Namely each PubMed paper is made as a set of annotations on its free text of the title or a sentence in the abstract. Each annotation consists of a term with the text (i.e. label) and its corresponding senses of the label. Each sense is identified with its corresponding concepts in terminologies/ontologies such as CUI for the concepts in UMLS, well-knowledge clinical terminology SNOMED CT (US edition), and MSH for the MeSH keyword set for PubMed/Medline. Thus, the corresponding SPARQL queries were.

PREFIX sct: <http://wasp.cs.vu.nl/sct/sct#>

PREFIX drugbank: <https://www.drugbank.ca/drugs/>

PREFIX ztonekg:<http://www.ztonebv.nl/KG#>

PREFIX pubmed:<http://www.ncbi.nlm.nih.gov/pubmed/>

PREFIX rdf: <http://www.w3.org/1999/02/22-rdf-syntax-ns#>

PREFIX rdfs: <http://www.w3.org/2000/01/rdf-schema#>

PREFIX snomed: <http://www.ihtsdo.org/SCT_>

select distinct?pubmed?title

where {

?symptom rdfs:subClassOf* snomed:48694002.

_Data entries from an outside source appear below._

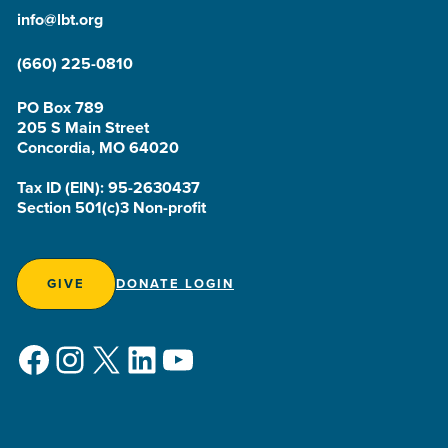
info@lbt.org
(660) 225-0810
PO Box 789
205 S Main Street
Concordia, MO 64020
Tax ID (EIN): 95-2630437
Section 501(c)3 Non-profit
GIVE
DONATE LOGIN
Facebook
Instagram
X
LinkedIn
YouTube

?t1s1 ztonekg:SenseURL ?symptom.

?symptom sct:hasEnglishLabel ?label.

?t1 ztonekg:hasSense ?t1s1.

?s7 ztonekg:hasSenses ?t1.

?s ztonekg:hasTerm ?s7.

?s1 ztonekg:hasAnnotation ?s.

?s1 ztonekg:hasSource “Abstract”.

?s1 ztonekg:hasText ?text.

?pubmed ztonekg:hasAnnotations ?s1.

?pubmed ztonekg:hasAnnotations ?s1b.

?s1b ztonekg:hasText ?title.

?s1b ztonekg:hasSource “Title”.

}

Namely we use the predicate rdfs:subClassOf* to reasoning with the concept hierarchy over anxiety. Furthermore, we use the predicate ztonekg:hasSense and others with matched patterns over the annotation triples to find its corresponding PubMed ID, the abstract text, and the title of the PubMed ID.

The semantic annotation data of the NSSI Knowledge Graphs and the result of the semantic query are available for download at the website https://wasp.cs.vu.nl/NSSI/data/.

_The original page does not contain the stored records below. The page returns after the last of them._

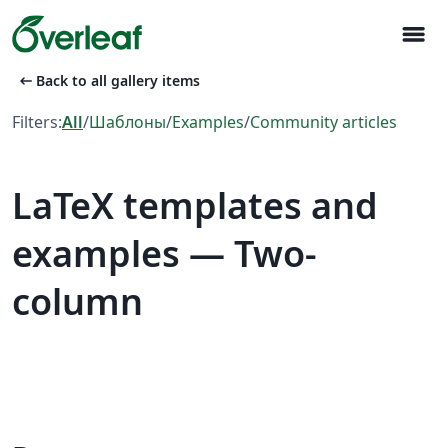
menu
arrow_left_alt
Back to all gallery items
Filters:
All
/
Шаблоны
/
Examples
/
Community articles
LaTeX templates and
examples — Two-
column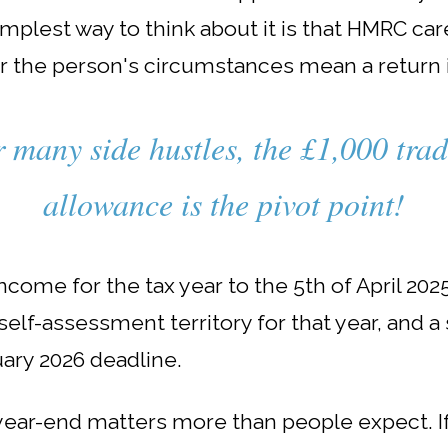
simplest way to think about it is that HMRC c
er the person's circumstances mean a return i
 many side hustles, the £1,000 tra
allowance is the pivot point!
ncome for the tax year to the 5th of April 202
lf-assessment territory for that year, and a
ary 2026 deadline.
year-end matters more than people expect. I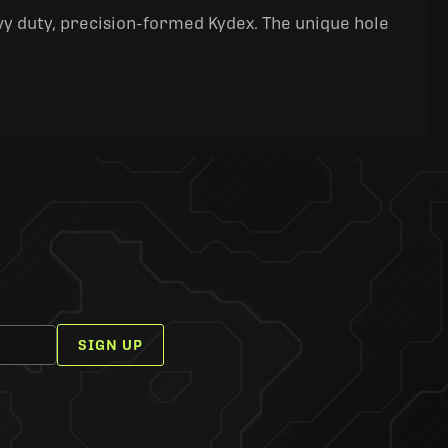
y duty, precision-formed Kydex. The unique hole
SIGN UP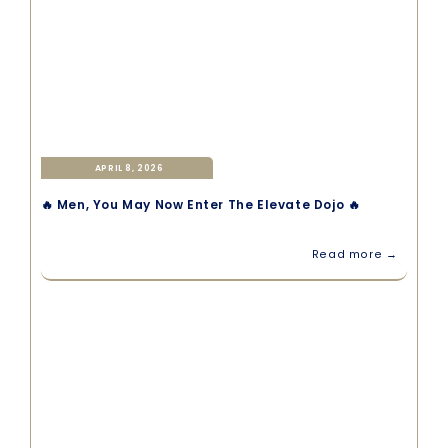
APRIL 8, 2026
🔥 Men, You May Now Enter The Elevate Dojo 🔥
Read more →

2.2 Inclusion and exclusion criteria

Inclusion criteria: (1) publicly available, English-language reports of original studies covering NSSI in relation to anxiety; (2) the study design was a cohort or cross-sectional study; and (3) NSSI was defined as intentional self-injurious behavior without suicidal intent.

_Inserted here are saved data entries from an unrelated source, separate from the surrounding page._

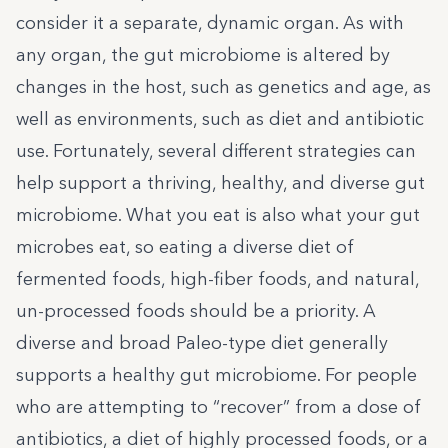
consider it a separate, dynamic organ. As with
any organ, the gut microbiome is altered by
changes in the host, such as genetics and age, as
well as environments, such as diet and antibiotic
use. Fortunately, several different strategies can
help support a thriving, healthy, and diverse gut
microbiome. What you eat is also what your gut
microbes eat, so eating a diverse diet of
fermented foods, high-fiber foods, and natural,
un-processed foods should be a priority. A
diverse and broad Paleo-type diet generally
supports a
healthy gut microbiome
. For people
who are attempting to “recover” from a dose of
antibiotics, a diet of highly processed foods, or a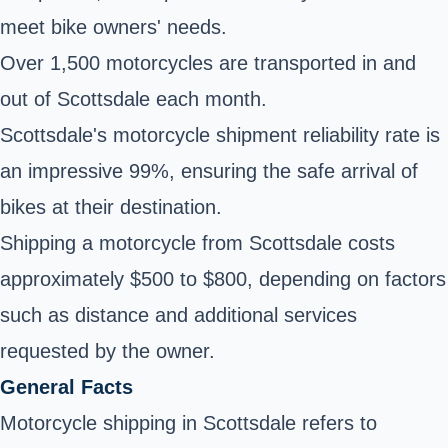
meet bike owners' needs.
Over 1,500 motorcycles are transported in and
out of Scottsdale each month.
Scottsdale's motorcycle shipment reliability rate is
an impressive 99%, ensuring the safe arrival of
bikes at their destination.
Shipping a motorcycle from Scottsdale costs
approximately $500 to $800, depending on factors
such as distance and additional services
requested by the owner.
General Facts
Motorcycle shipping in Scottsdale refers to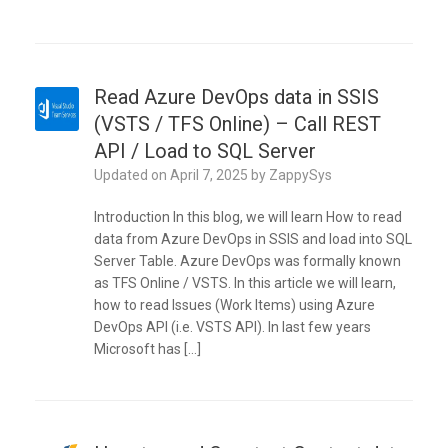
Read Azure DevOps data in SSIS
(VSTS / TFS Online) – Call REST
API / Load to SQL Server
Updated on
April 7, 2025
by
ZappySys
Introduction In this blog, we will learn How to read
data from Azure DevOps in SSIS and load into SQL
Server Table. Azure DevOps was formally known
as TFS Online / VSTS. In this article we will learn,
how to read Issues (Work Items) using Azure
DevOps API (i.e. VSTS API). In last few years
Microsoft has […]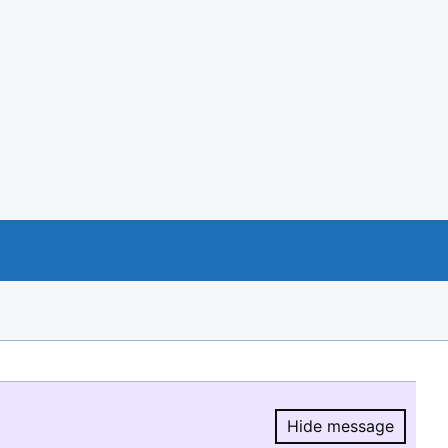
Hide message
Hide message.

Exclusion criteria: (1) original design methodology was inaccurate and of low reliability; (2) studies that did not have comprehensive and clear data; (3) literature with errors in statistical calculations or that could not be transformed into ORs and 95% CIs; (4) full text was not available; and (5) repetitively published literature.

2.3 Literature screening, data extraction, and quality assessment

The titles and abstracts of the literature were obtained by an independent primary screening search by 2 researchers, the included research literature was identified based on the inclusion and exclusion criteria, and then the full text of the literature obtained from the primary screening was downloaded for evaluation.

Data extraction included literature title, first author, year of publication, country of study, study design, sample source, sample size, and assessment tool.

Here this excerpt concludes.